Anger
My anger most often comes out when I feel like I've been invalidated or done an injustice (yes, my anger is a bit of a drama queen), but it often has an underlying cause of feeling hurt or overwhelmed. Anger is always willing to protect what is fragile with indignation and aggression. Anger defends me when the expectations put on me feel like too much, so I don't have to deal with the feelings of not measuring up because my anger puts the blame on those who created the expectations.
So what do I do with my anger? I seek validation for it.
And how do I do that? I broadcast it.
I don't want to let it go until I've expressed it, so I simmer or complain or try to talk myself back into all my "righteous" reasons for anger if it starts to fade.
I huff and puff around those who are safest to me, seeking their concern so that I can vent and then find validation.

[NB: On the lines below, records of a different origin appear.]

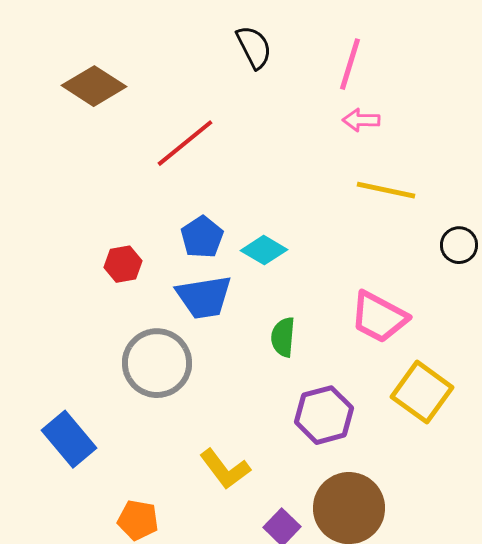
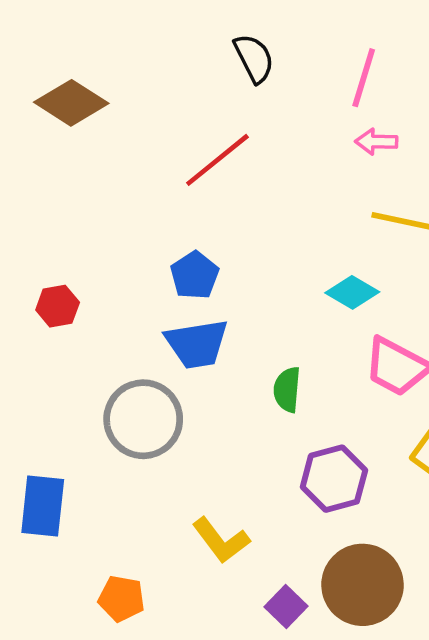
red line: (185, 143) -> (217, 160), moved
cyan diamond: (264, 250) -> (352, 292), moved
red hexagon: (123, 264) -> (58, 306), moved
blue rectangle: (69, 439) -> (43, 506), turned 46

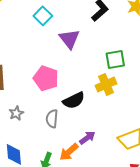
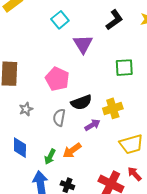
yellow cross: (106, 85) -> (113, 108), moved
purple arrow: (87, 138) -> (92, 125), moved

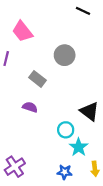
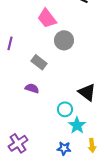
pink trapezoid: (22, 31) -> (47, 18), moved

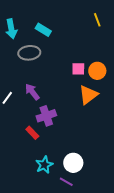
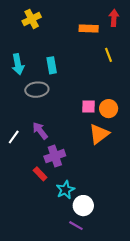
cyan rectangle: (43, 30) -> (52, 65), turned 49
cyan star: (44, 165) -> (65, 190), moved

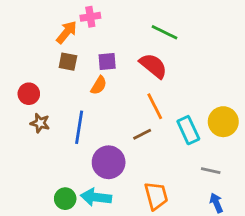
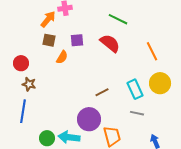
orange semicircle: (99, 85) -> (62, 57), moved
orange line: (155, 106) -> (152, 51), moved
blue line: (79, 127) -> (23, 111), moved
purple circle: (109, 162) -> (89, 119), moved
gray line: (211, 171) -> (137, 113), moved

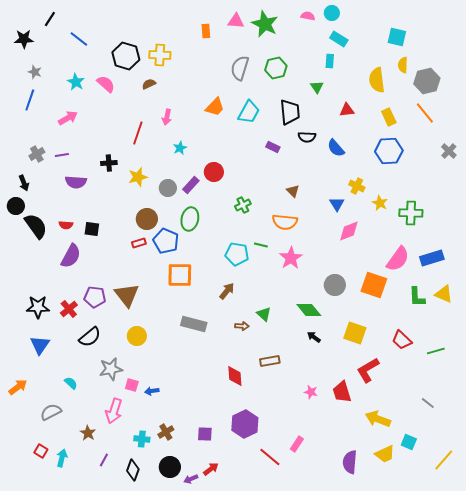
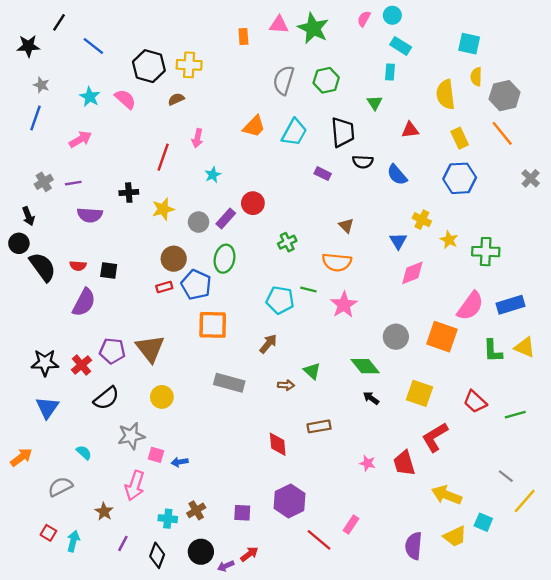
pink semicircle: (308, 16) -> (364, 19), turned -72
yellow line: (444, 460) -> (525, 501), moved

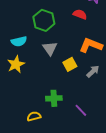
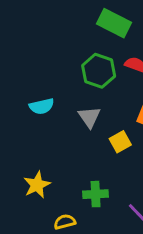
green hexagon: (44, 20) -> (99, 71), moved
yellow star: (16, 64) -> (37, 185), moved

Or I try to go on the offensive with those on whom I can cast blame--again, only if our relationship is very safe--trying to make their guilt validate me even though I know I'll then feel guilty for making them feel guilty.
I'm aware that I'm acting in my sin nature, but maybe because anger is more infrequent, I see it as a sign of just how hard my life must be to push me into it, and I want others to recognize that and to lift me up as I share why I'm angry.

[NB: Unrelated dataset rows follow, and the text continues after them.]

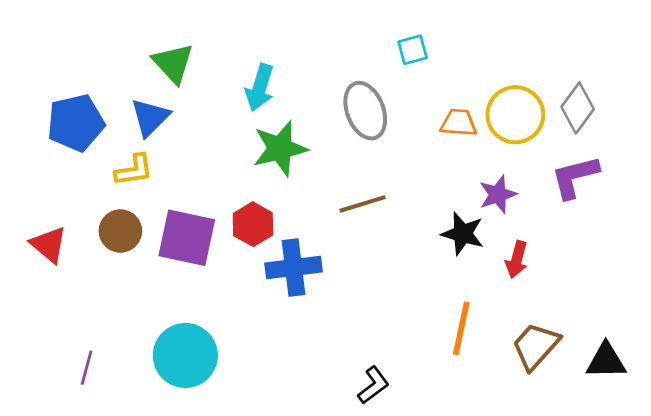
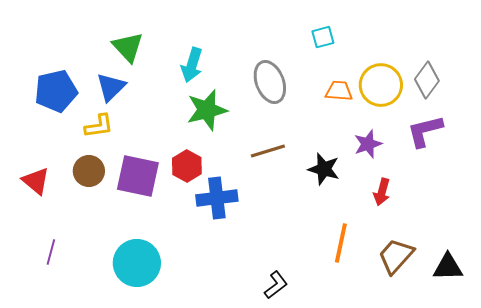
cyan square: (413, 50) -> (323, 37), moved
black star: (463, 234) -> (324, 169), moved
purple line: (87, 368) -> (51, 252), moved

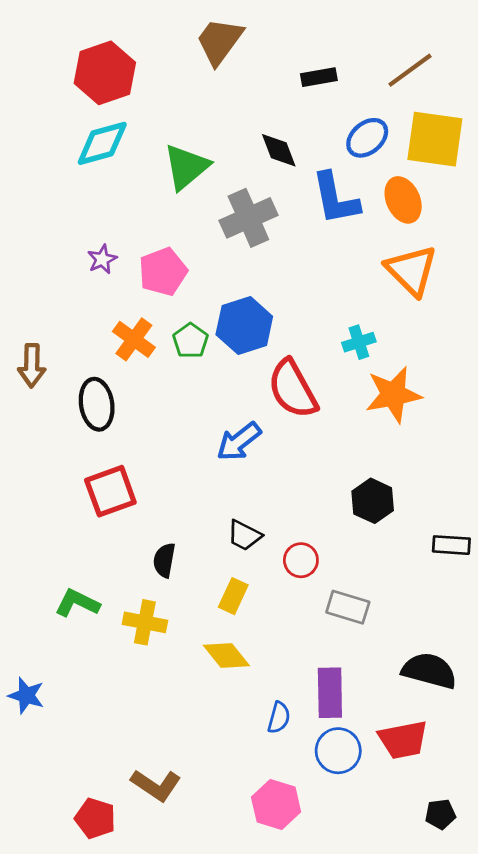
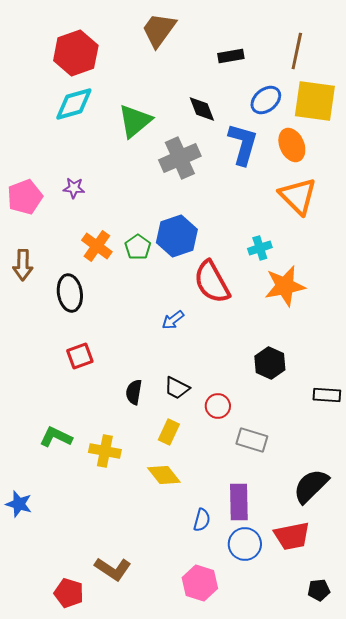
brown line: (410, 70) -> (297, 51), turned -42
blue L-shape: (335, 199) -> (243, 144), turned -153
purple star: (102, 259) -> (74, 188), turned 30
pink pentagon: (163, 272) -> (25, 197), moved
blue arrow: (239, 441) -> (173, 320), size x0.7
red square: (110, 491) -> (80, 356), size x0.7
black semicircle: (164, 560) -> (134, 392), moved
black semicircle: (429, 671) -> (311, 486), turned -60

I seek sinners to affirm my sin or at the very least to sympathize with it as they talk me down.
And even as I look for someone to vent to, I'm aware that I would temper my act real quick if an acquaintance or friend I didn't now quite as intimately were around. I would be ashamed to willfully feed my anger in front of them because I know it's not a reflection of Christ, and I want to be a reflection of Christ. I know I'm doing evil and acting out and that my anger isn't justified by circumstance but only through the cross. But I don't want to vent my frustrations to God because I know they will only be death in the presence of Life, and I don't always have the desire to leave the grave I've buried myself in because I blame others for the reason I'm there.

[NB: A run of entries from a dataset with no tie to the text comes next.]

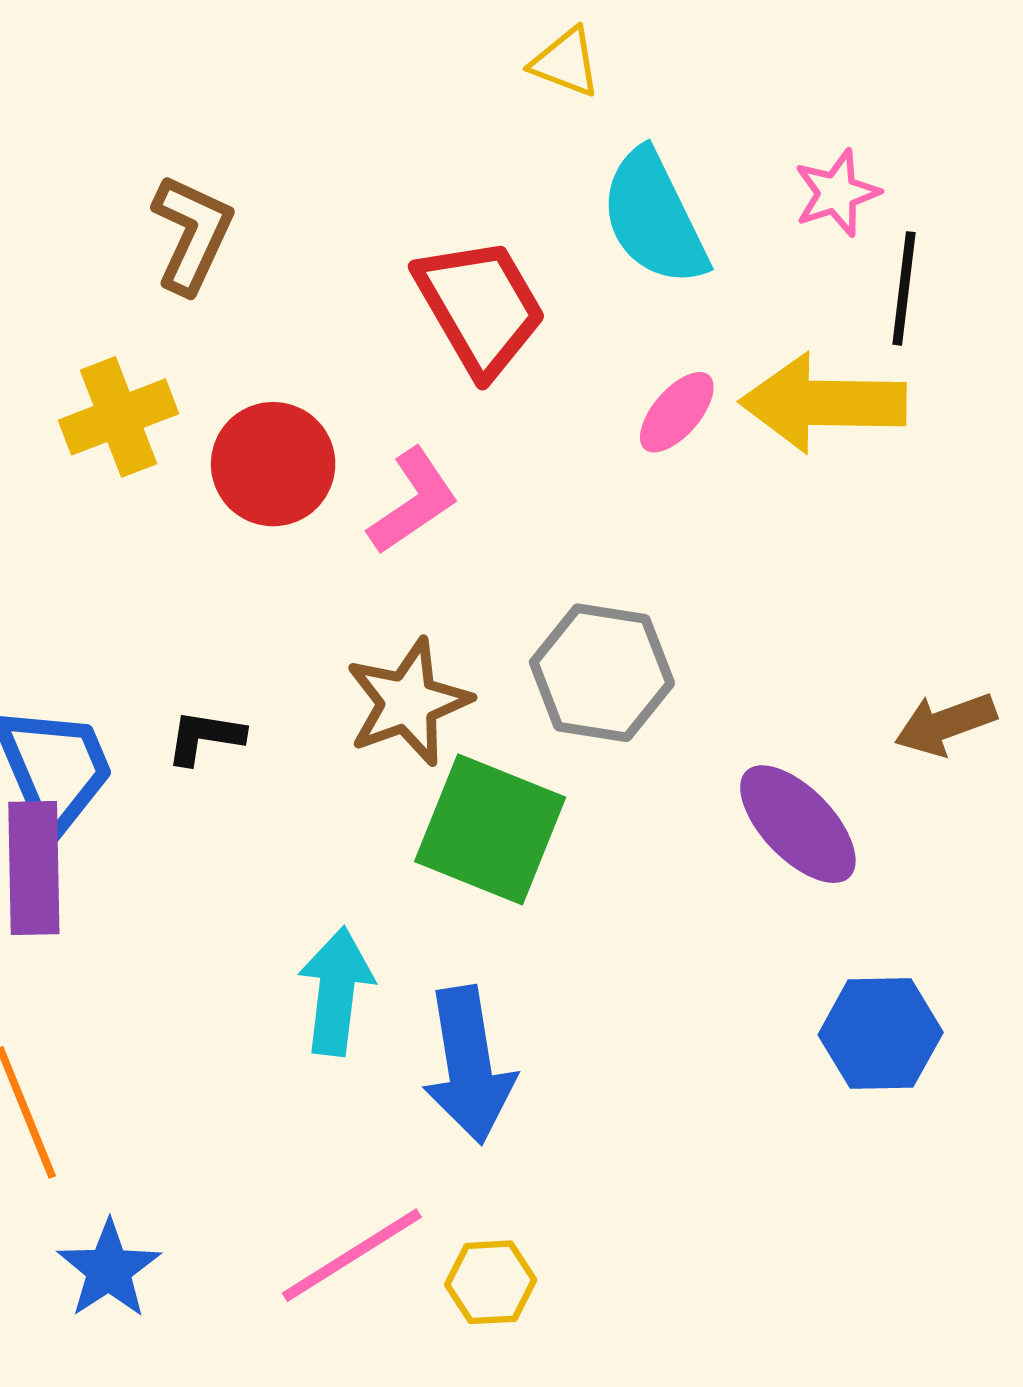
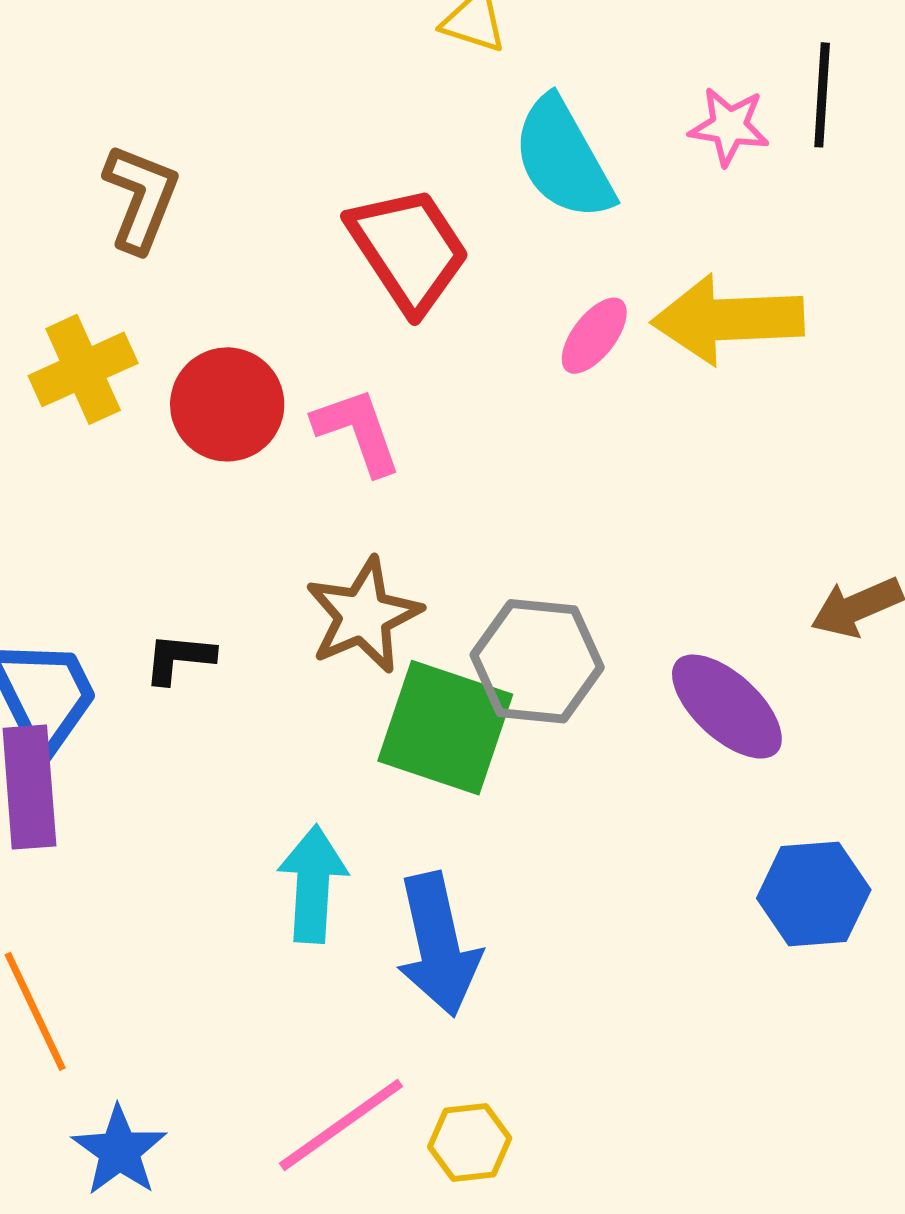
pink star: (837, 193) -> (729, 126), turned 30
black line: (904, 288) -> (822, 95), moved
pink L-shape: (413, 501) -> (357, 431), turned -72
gray hexagon: (602, 673) -> (537, 661), moved

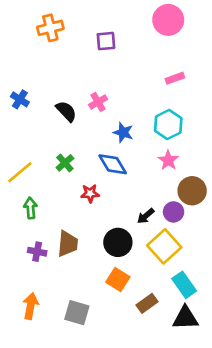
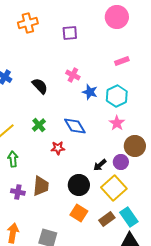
pink cross: (98, 102) -> (73, 75), moved, turned -32
blue star: (123, 132) -> (90, 92), moved
brown rectangle: (147, 303) -> (107, 219), moved

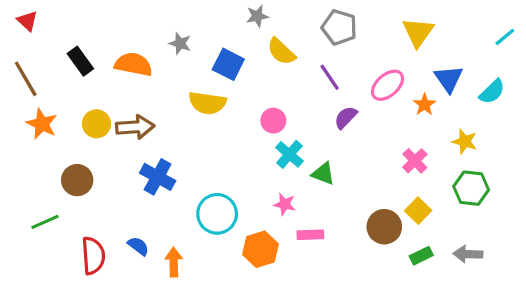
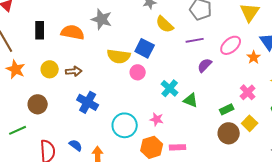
gray star: (180, 43) -> (102, 19), size x1.5
black rectangle: (80, 61) -> (40, 30), turned 36
blue square: (228, 64) -> (145, 48), moved
purple line: (330, 77) -> (195, 40), turned -66
pink circle: (273, 121) -> (138, 72), moved
brown arrow: (135, 127) -> (74, 71), size x0.7
pink star: (285, 204) -> (157, 119), moved
pink rectangle: (310, 235) -> (178, 147), moved
green rectangle: (421, 256) -> (227, 109), moved

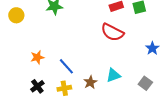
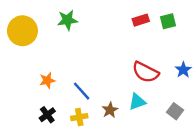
yellow circle: (16, 15) -> (22, 31), size x1.6
red semicircle: (112, 32) -> (145, 72), moved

Thankfully, God listens to what I'm feeling even when I avoid telling Him. He empathizes with where I am overwhelmed even if He has never responded in sinful anger, and He offers me a better way.
Recently, He did this very tangibly by closing all of my doors. I had no one to vent to, and so I had to stop seeking the opportunity to do so. I still wasn't ready to release my anger or pray or process or ask for forgiveness, but I was moved enough to ask for prayer. And though that was imperfect in that it still meant ensuring others knew I was struggling before I could move on, it affected how I expressed that struggle. How I framed my words without bitterness or details but with an acknowledgement of my darkness and my lack of desire to leave it. I was still upset, but I was finally seeking prayer instead of affirmation.
And even before anyone responded, the request worked on my soul. I started to cool off, started to respond to other things, and within a couple minutes I opened up my journal and prayed.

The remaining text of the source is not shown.